>>
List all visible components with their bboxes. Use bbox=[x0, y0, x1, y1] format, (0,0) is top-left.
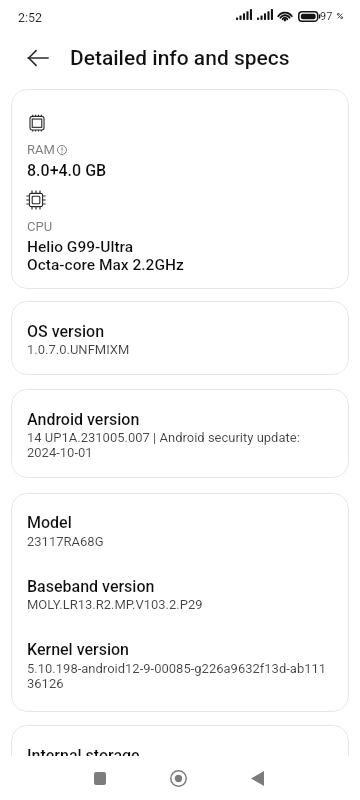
button[interactable]: Internal storage bbox=[11, 725, 349, 758]
button[interactable]: Android version bbox=[11, 389, 349, 478]
button[interactable]: Model bbox=[11, 493, 349, 712]
staticText: OS version bbox=[27, 322, 105, 341]
staticText: Baseband version bbox=[27, 577, 155, 596]
button[interactable]: OS version bbox=[11, 301, 349, 375]
staticText: Kernel version bbox=[27, 640, 130, 659]
staticText: Helio G99-Ultra Octa-core Max 2.2GHz bbox=[27, 238, 184, 274]
button[interactable]: Recent apps bbox=[76, 756, 124, 800]
staticText: 97 bbox=[320, 10, 333, 23]
staticText: 2:52 bbox=[18, 10, 43, 25]
staticText: 8.0+4.0 GB bbox=[27, 161, 107, 180]
staticText: Android version bbox=[27, 410, 140, 429]
button[interactable]: RAM bbox=[11, 89, 349, 289]
staticText: Internal storage bbox=[27, 746, 140, 758]
button[interactable]: Home bbox=[154, 756, 202, 800]
staticText: Model bbox=[27, 513, 72, 532]
staticText: MOLY.LR13.R2.MP.V103.2.P29 bbox=[27, 597, 333, 612]
staticText: RAM bbox=[27, 142, 55, 157]
button[interactable]: Back bbox=[233, 756, 281, 800]
staticText: CPU bbox=[27, 219, 53, 234]
staticText: 1.0.7.0.UNFMIXM bbox=[27, 342, 333, 357]
staticText: Detailed info and specs bbox=[70, 46, 290, 71]
staticText: 14 UP1A.231005.007 | Android security up… bbox=[27, 430, 333, 460]
staticText: 23117RA68G bbox=[27, 534, 333, 549]
staticText: 5.10.198-android12-9-00085-g226a9632f13d… bbox=[27, 661, 333, 691]
button[interactable]: Back bbox=[16, 36, 60, 80]
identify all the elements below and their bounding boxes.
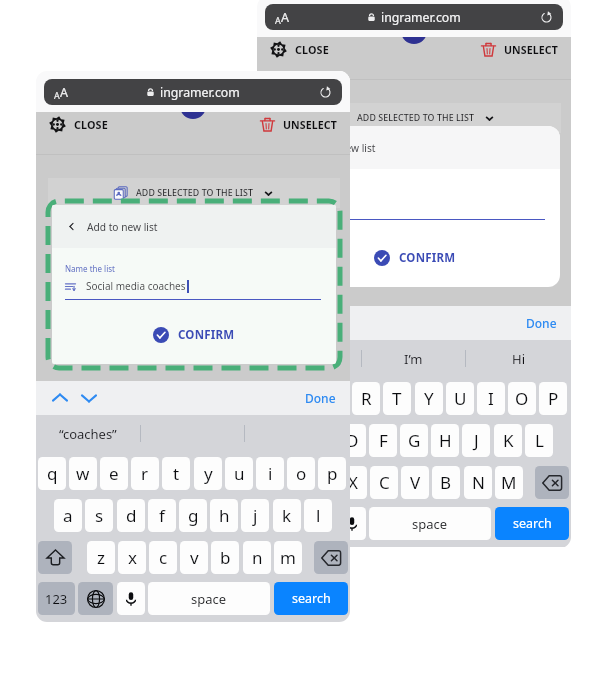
button[interactable]: search: [274, 582, 348, 615]
button[interactable]: k: [273, 499, 301, 532]
button[interactable]: CONFIRM: [153, 327, 235, 343]
button[interactable]: UNSELECT: [481, 42, 558, 57]
staticText: Hi: [512, 350, 525, 368]
button[interactable]: Done: [305, 390, 336, 406]
button[interactable]: A: [44, 79, 342, 105]
button[interactable]: Switch keyboard: [299, 507, 334, 540]
staticText: 123: [45, 590, 68, 608]
button[interactable]: UNSELECT: [260, 117, 337, 132]
button[interactable]: O: [508, 382, 536, 415]
button[interactable]: s: [85, 499, 113, 532]
button[interactable]: R: [352, 382, 380, 415]
staticText: Done: [305, 390, 336, 406]
button[interactable]: t: [162, 457, 190, 490]
button[interactable]: v: [180, 541, 208, 574]
button[interactable]: “coaches”: [36, 415, 140, 452]
button[interactable]: p: [318, 457, 346, 490]
button[interactable]: i: [256, 457, 284, 490]
button[interactable]: P: [539, 382, 567, 415]
button[interactable]: Shift: [259, 466, 293, 499]
button[interactable]: Done: [526, 315, 557, 331]
button[interactable]: a: [54, 499, 82, 532]
button[interactable]: w: [69, 457, 97, 490]
button[interactable]: B: [432, 466, 460, 499]
button[interactable]: b: [211, 541, 239, 574]
button[interactable]: z: [87, 541, 115, 574]
button[interactable]: g: [179, 499, 207, 532]
staticText: “coaches”: [59, 425, 117, 443]
button[interactable]: Add to new list: [52, 205, 336, 248]
button[interactable]: X: [339, 466, 367, 499]
button[interactable]: Switch keyboard: [78, 582, 113, 615]
button[interactable]: A: [265, 4, 563, 30]
button[interactable]: CLOSE: [270, 41, 329, 58]
button[interactable]: space: [148, 582, 270, 615]
button[interactable]: I: [477, 382, 505, 415]
button[interactable]: Previous field: [49, 387, 71, 409]
button[interactable]: I’m: [362, 340, 465, 377]
button[interactable]: 123: [38, 582, 75, 615]
button[interactable]: C: [370, 466, 398, 499]
button[interactable]: W: [290, 382, 318, 415]
button[interactable]: CLOSE: [49, 116, 108, 133]
button[interactable]: ADD SELECTED TO THE LIST: [114, 186, 273, 200]
button[interactable]: L: [525, 424, 553, 457]
button[interactable]: T: [383, 382, 411, 415]
button[interactable]: Y: [415, 382, 443, 415]
staticText: Done: [526, 315, 557, 331]
button[interactable]: y: [194, 457, 222, 490]
button[interactable]: G: [400, 424, 428, 457]
button[interactable]: M: [495, 466, 523, 499]
button[interactable]: r: [131, 457, 159, 490]
staticText: i: [268, 462, 273, 485]
button[interactable]: n: [243, 541, 271, 574]
button[interactable]: x: [118, 541, 146, 574]
button[interactable]: J: [462, 424, 490, 457]
button[interactable]: u: [225, 457, 253, 490]
button[interactable]: space: [369, 507, 491, 540]
staticText: b: [220, 546, 231, 569]
button[interactable]: Dictate: [117, 582, 145, 615]
button[interactable]: c: [149, 541, 177, 574]
button[interactable]: Add to new list: [270, 126, 560, 169]
button[interactable]: V: [401, 466, 429, 499]
button[interactable]: Z: [308, 466, 336, 499]
button[interactable]: F: [369, 424, 397, 457]
button[interactable]: f: [148, 499, 176, 532]
button[interactable]: Backspace: [314, 541, 348, 574]
button[interactable]: Hi: [466, 340, 570, 377]
button[interactable]: N: [464, 466, 492, 499]
staticText: space: [412, 515, 448, 533]
button[interactable]: Shift: [38, 541, 72, 574]
button[interactable]: l: [304, 499, 332, 532]
button[interactable]: h: [210, 499, 238, 532]
button[interactable]: search: [495, 507, 569, 540]
button[interactable]: j: [241, 499, 269, 532]
button[interactable]: o: [287, 457, 315, 490]
button[interactable]: D: [338, 424, 366, 457]
button[interactable]: Dictate: [338, 507, 366, 540]
button[interactable]: K: [494, 424, 522, 457]
button[interactable]: 123: [259, 507, 296, 540]
staticText: d: [126, 504, 137, 527]
button[interactable]: d: [117, 499, 145, 532]
button[interactable]: m: [274, 541, 302, 574]
button[interactable]: U: [446, 382, 474, 415]
button[interactable]: [257, 340, 361, 377]
staticText: f: [159, 504, 165, 527]
button[interactable]: CONFIRM: [374, 250, 456, 266]
button[interactable]: ADD SELECTED TO THE LIST: [335, 111, 494, 125]
button[interactable]: Backspace: [535, 466, 569, 499]
button[interactable]: e: [100, 457, 128, 490]
button[interactable]: q: [38, 457, 66, 490]
button[interactable]: H: [431, 424, 459, 457]
button[interactable]: E: [321, 382, 349, 415]
button[interactable]: Next field: [78, 387, 100, 409]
<<
» **Work item**: From the entries above, copy each line that holds "coaches".

» **Output of the exercise**:
button[interactable]: “coaches”: [36, 415, 140, 452]
staticText: “coaches”: [59, 425, 117, 443]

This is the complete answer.